Ti ringrazio per il chiarimento. Il punto è che in nessuno dei miei due PC, o meglio in nessuno dei due xorg.conf ho l'opzione "NoLogo" definita. Quindi per questo mi chiedevo se ci fosse qualcosa di strano.

----------

## table

 *fbcyborg wrote:*   

> Ti ringrazio per il chiarimento. Il punto è che in nessuno dei miei due PC, o meglio in nessuno dei due xorg.conf ho l'opzione "NoLogo" definita. Quindi per questo mi chiedevo se ci fosse qualcosa di strano.

 

Magari (ma non ne sono certo visto che non ho nvidia ma l'avevo in passato) con gli ultimi driver nvidia hanno disabilitato il logo per default?

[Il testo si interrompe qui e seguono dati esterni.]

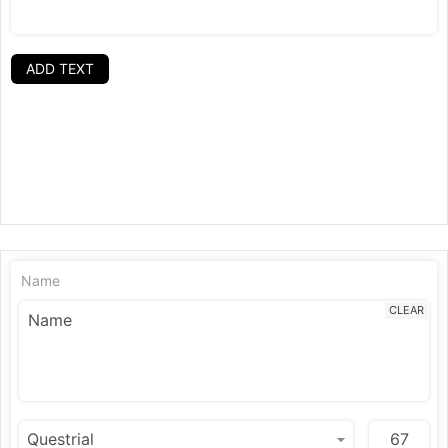
ADD TEXT
Name
CLEAR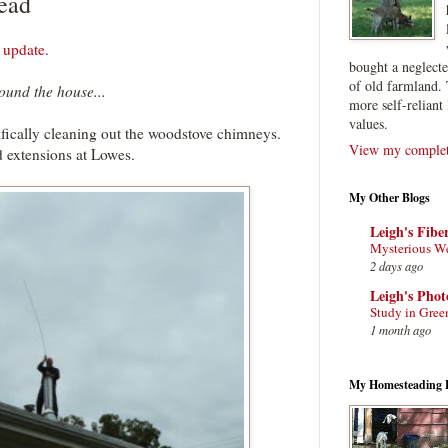
ead
 update
.
bought a neglect
of old farmland. 
ound the house...
more self-reliant 
values.
ifically cleaning out the woodstove chimneys.
View my complete
 extensions at Lowes.
My Other Blogs
Leigh's Fibe
Mysterious W
2 days ago
Leigh's Pho
Study in Gree
1 month ago
My Homesteading 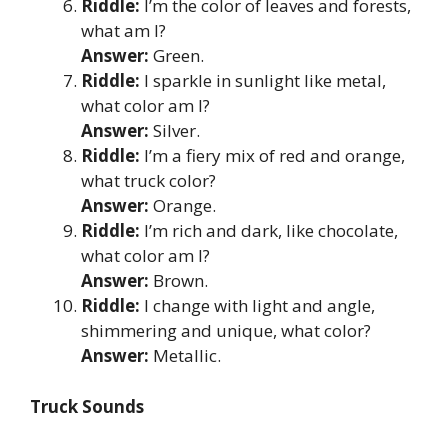
Riddle:
I’m the color of leaves and forests,
what am I?
Answer:
Green.
Riddle:
I sparkle in sunlight like metal,
what color am I?
Answer:
Silver.
Riddle:
I’m a fiery mix of red and orange,
what truck color?
Answer:
Orange.
Riddle:
I’m rich and dark, like chocolate,
what color am I?
Answer:
Brown.
Riddle:
I change with light and angle,
shimmering and unique, what color?
Answer:
Metallic.
Truck Sounds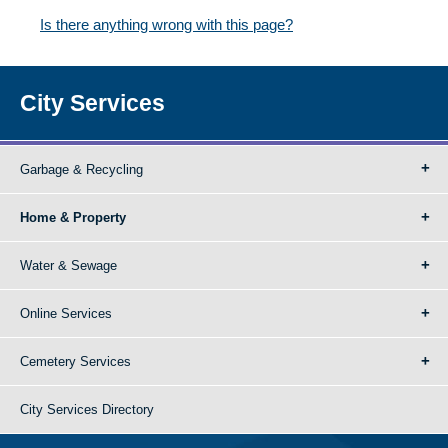
Is there anything wrong with this page?
City Services
Garbage & Recycling
Home & Property
Water & Sewage
Online Services
Cemetery Services
City Services Directory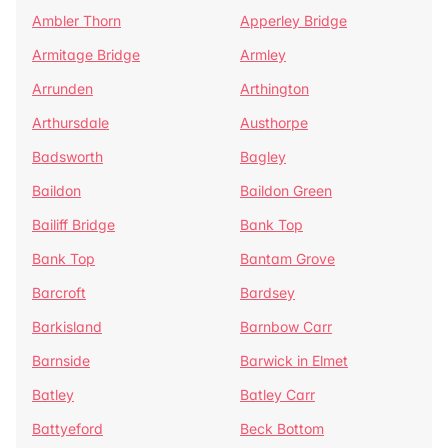
Ambler Thorn
Apperley Bridge
Armitage Bridge
Armley
Arrunden
Arthington
Arthursdale
Austhorpe
Badsworth
Bagley
Baildon
Baildon Green
Bailiff Bridge
Bank Top
Bank Top
Bantam Grove
Barcroft
Bardsey
Barkisland
Barnbow Carr
Barnside
Barwick in Elmet
Batley
Batley Carr
Battyeford
Beck Bottom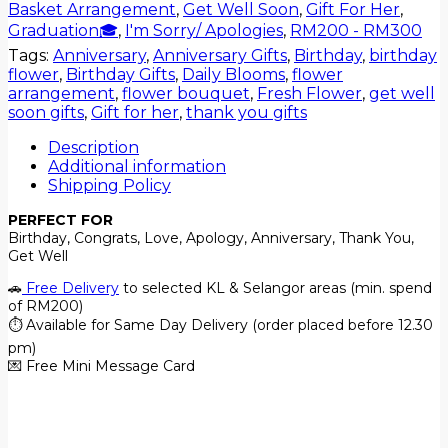
Basket Arrangement
,
Get Well Soon
,
Gift For Her
,
Graduation🎓
,
I'm Sorry/ Apologies
,
RM200 - RM300
Tags:
Anniversary
,
Anniversary Gifts
,
Birthday
,
birthday
flower
,
Birthday Gifts
,
Daily Blooms
,
flower
arrangement
,
flower bouquet
,
Fresh Flower
,
get well
soon gifts
,
Gift for her
,
thank you gifts
Description
Additional information
Shipping Policy
PERFECT FOR
Birthday, Congrats, Love, Apology, Anniversary, Thank You,
Get Well
🚗
Free Delivery
to selected KL & Selangor areas (min. spend
of RM200)
⏱️ Available for Same Day Delivery (order placed before 12.30
pm)
💌 Free Mini Message Card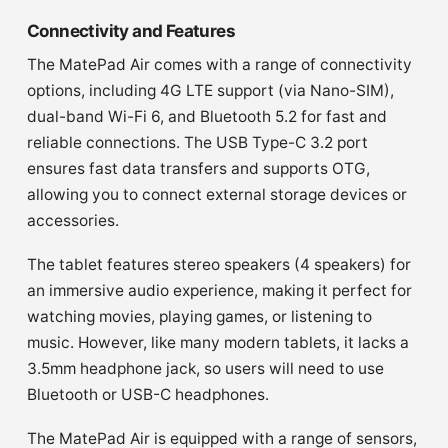
Connectivity and Features
The MatePad Air comes with a range of connectivity
options, including 4G LTE support (via Nano-SIM),
dual-band Wi-Fi 6, and Bluetooth 5.2 for fast and
reliable connections. The USB Type-C 3.2 port
ensures fast data transfers and supports OTG,
allowing you to connect external storage devices or
accessories.
The tablet features stereo speakers (4 speakers) for
an immersive audio experience, making it perfect for
watching movies, playing games, or listening to
music. However, like many modern tablets, it lacks a
3.5mm headphone jack, so users will need to use
Bluetooth or USB-C headphones.
The MatePad Air is equipped with a range of sensors,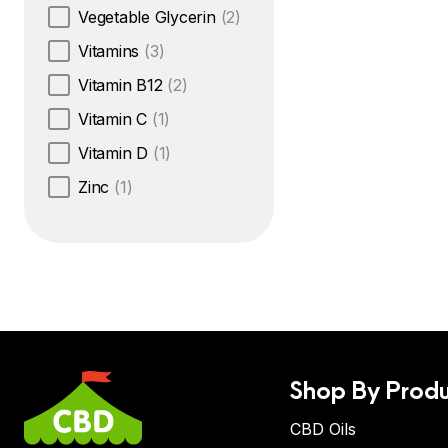
Vegetable Glycerin
(2)
Vitamins
(3)
Vitamin B12
(2)
Vitamin C
(1)
Vitamin D
(1)
Zinc
(1)
Shop By Produ
CBD Oils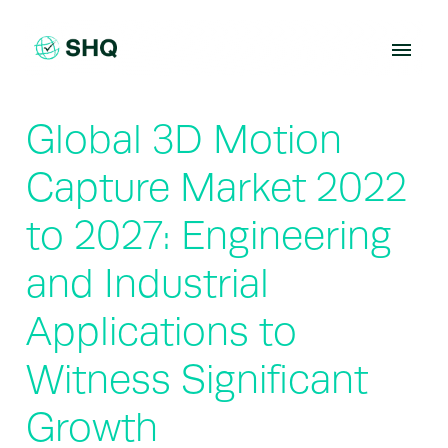
Skip
to
content
Global 3D Motion
Capture Market 2022
to 2027: Engineering
and Industrial
Applications to
Witness Significant
Growth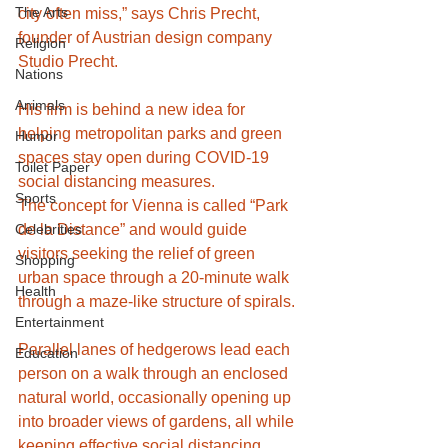
The Arts
city often miss,” says Chris Precht, 
founder of Austrian design company 
Religion
Studio Precht.
Nations
Animals
His firm is behind a new idea for 
helping metropolitan parks and green 
Humor
spaces stay open during COVID-19 
Toilet Paper
social distancing measures.
Sports
The concept for Vienna is called “Park 
Celebrities
de la Distance” and would guide 
visitors seeking the relief of green 
Shopping
urban space through a 20-minute walk 
Health
through a maze-like structure of spirals.
Entertainment
Parallel lanes of hedgerows lead each 
Education
person on a walk through an enclosed 
natural world, occasionally opening up 
into broader views of gardens, all while 
keeping effective social distancing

prova a forzarlo con xconfig

----------

## fbcyborg

Non credo, sul notebook e sul fisso ho la stessa versione dei driver e sul fisso, il logo, non lo vedo più già da tempo.

----------

## fbcyborg

Ho scoperto con molta rabbia (per motivi che sono legati ad altri fatti riguardanti il mio monitor) che era per colpa del mio dannato monitor se non vedevo il logo nvidia all'avvio.  :Sad:  In pratica è un monitor che ci mette una vita a proiettare il segnale che gli arriva dalla scheda, e quindi essendo che il logo nvidia rimane visualizzato per pochi attimi, non ce la faceva a visualizzarlo.

Infatti, cambiando monitor è comparso come di norma!

Beh, almeno s'è scoperto il motivo.

----------